In this corner …
“Bleed for This” is a biopic about real-life middleweight boxer Vinny Pazienza (played by Miles Teller), and one of several films I’ll be looking at this week.
The story behind “Bleed” is that in 1991, shortly after winning a title fight, Pazienza was in a serious car accident. Not only did he defy his doctors’ predictions by walking again, but he also defied their orders not to fight again.
Katey Sagal, 62, and Ted Levine, 59, co-star as Vinny’s mother and trainer, respectively. The movie, which opens Friday, Nov. 18, is directed by Ben Younger, 44, who grew up Orthodox, and made a splash with his first movie, “Boiler Room” (2000). His best known follow-up was “Prime” (2005), which starred Meryl Streep as a Jewish psychiatrist flustered by her young adult son’s (Bryan Greenberg, 38) romance with one of her patients.
“Fantastic Beasts and Where to Find Them” is based on a J.K. Rowling (“Harry Potter”) novel of the same name. It opens Friday, Nov. 18. The story begins in 1926 as a wizard has just completed a global trip documenting magical creatures. During a stopover in New York, things go very wrong and some creatures escape.
A major figure in the mishap is Jacob Kowalski, a non-wizard (Dan Fogler, 40). Other Jews with big parts include Ezra Miller, 24 and Ron Perlman, 66. By the way, two major characters in the film, the sisters Tina and Queenie Goldstein, apparently are Jewish in the opinion of Rowling, who said in an online chat that they are distantly related to the character Anthony Goldstein, who is the only explicitly Jewish wizard in the “Harry Potter” series.
‘Loving’ on the big screen
“Loving” is a dramatization of the story of Richard and Mildred Loving, a Virginia couple who married across state lines in 1958 and then were prosecuted in Virginia for the crime of interracial marriage. Ordinary working-class, rural people who just wanted to be left alone, they were represented by the ACLU. The film opens Friday, Nov. 18.
The Lovings were represented by two young Jewish lawyers, Bernie Cohen, now 81 (played by Nick Kroll, 38) and Phil Hirschkop, now 79, (played by Jon Bass, 30ish).

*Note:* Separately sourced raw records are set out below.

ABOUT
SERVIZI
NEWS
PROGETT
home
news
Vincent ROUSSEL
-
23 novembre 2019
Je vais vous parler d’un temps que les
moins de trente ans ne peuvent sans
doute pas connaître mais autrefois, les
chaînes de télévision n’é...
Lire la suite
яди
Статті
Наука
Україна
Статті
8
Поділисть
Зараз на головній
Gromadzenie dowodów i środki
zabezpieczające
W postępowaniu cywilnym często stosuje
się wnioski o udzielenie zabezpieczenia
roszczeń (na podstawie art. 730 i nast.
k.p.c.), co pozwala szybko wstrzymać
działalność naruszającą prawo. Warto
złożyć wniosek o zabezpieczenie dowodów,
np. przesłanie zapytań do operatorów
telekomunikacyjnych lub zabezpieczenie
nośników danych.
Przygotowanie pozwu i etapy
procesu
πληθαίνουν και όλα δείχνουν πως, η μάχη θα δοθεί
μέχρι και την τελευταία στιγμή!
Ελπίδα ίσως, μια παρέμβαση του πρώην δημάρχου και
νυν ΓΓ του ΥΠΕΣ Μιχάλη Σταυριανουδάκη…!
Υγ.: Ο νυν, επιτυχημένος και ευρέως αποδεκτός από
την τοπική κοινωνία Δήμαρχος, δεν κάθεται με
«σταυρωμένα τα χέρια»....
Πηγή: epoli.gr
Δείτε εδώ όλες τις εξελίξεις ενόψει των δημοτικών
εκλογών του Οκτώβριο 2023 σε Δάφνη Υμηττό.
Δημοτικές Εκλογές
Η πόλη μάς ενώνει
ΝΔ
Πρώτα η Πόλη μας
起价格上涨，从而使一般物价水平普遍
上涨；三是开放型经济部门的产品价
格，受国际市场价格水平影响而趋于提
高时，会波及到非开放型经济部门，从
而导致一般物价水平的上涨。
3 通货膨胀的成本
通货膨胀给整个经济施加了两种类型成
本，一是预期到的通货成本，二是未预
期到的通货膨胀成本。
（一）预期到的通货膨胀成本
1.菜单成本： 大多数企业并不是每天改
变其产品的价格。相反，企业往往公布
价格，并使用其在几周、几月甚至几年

Eventually, the Supreme Court took the case and its 1967 ruling in “Loving v. Virginia” struck down all state laws barring interracial marriage.

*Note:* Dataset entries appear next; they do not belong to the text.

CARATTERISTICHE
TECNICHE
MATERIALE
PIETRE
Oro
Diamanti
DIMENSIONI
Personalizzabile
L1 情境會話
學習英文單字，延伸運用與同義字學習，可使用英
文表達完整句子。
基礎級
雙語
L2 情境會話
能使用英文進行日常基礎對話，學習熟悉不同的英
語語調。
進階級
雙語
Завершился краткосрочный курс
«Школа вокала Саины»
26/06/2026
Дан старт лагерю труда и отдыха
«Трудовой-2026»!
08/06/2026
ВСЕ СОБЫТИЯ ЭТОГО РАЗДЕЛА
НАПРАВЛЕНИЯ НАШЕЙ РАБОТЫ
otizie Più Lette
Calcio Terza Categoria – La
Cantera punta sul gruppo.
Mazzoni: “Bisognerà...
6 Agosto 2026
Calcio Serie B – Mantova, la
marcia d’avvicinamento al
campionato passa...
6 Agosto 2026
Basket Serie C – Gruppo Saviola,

The “Loving” filmmakers acknowledged they drew from “The Loving Story,” a great 2012 HBO documentary directed by Nancy Buirski, 71. HBO has moved it to “first spot” on its documentary list because of the new film.
More at the local cinema
“Nocturnal Animals,” which won the grand jury prize at the Venice Film Festival, opens Wednesday, Nov. 23. Jake Gyllenhaal, 35, plays a novelist and the main character in his new book, and Isla Fisher, 40, co-stars as the wife in the novel. The director, Tom Ford, is also a fashion designer, and he got Gyllenhaal’s permission to put out a “Jake” lipstick; he also has a lipstick called “Drake,” after the famous Jewish rapper. During a recent appearance on “Jimmy Kimmel Live!” in which the host put on some Jake lipstick, a reference was made to the Drake line. “That’s OK. He’s Jewish, too,” Gyllenhaal quipped … Hailee Steinfeld, 19, stars as Nadine in “Edge of Seventeen,” a coming-of-age story that is a drama with some comedy. It opens Friday, Nov. 18. Kyra Sedgwick, 51, co-stars as Nadine’s well-meaning but ineffective mother.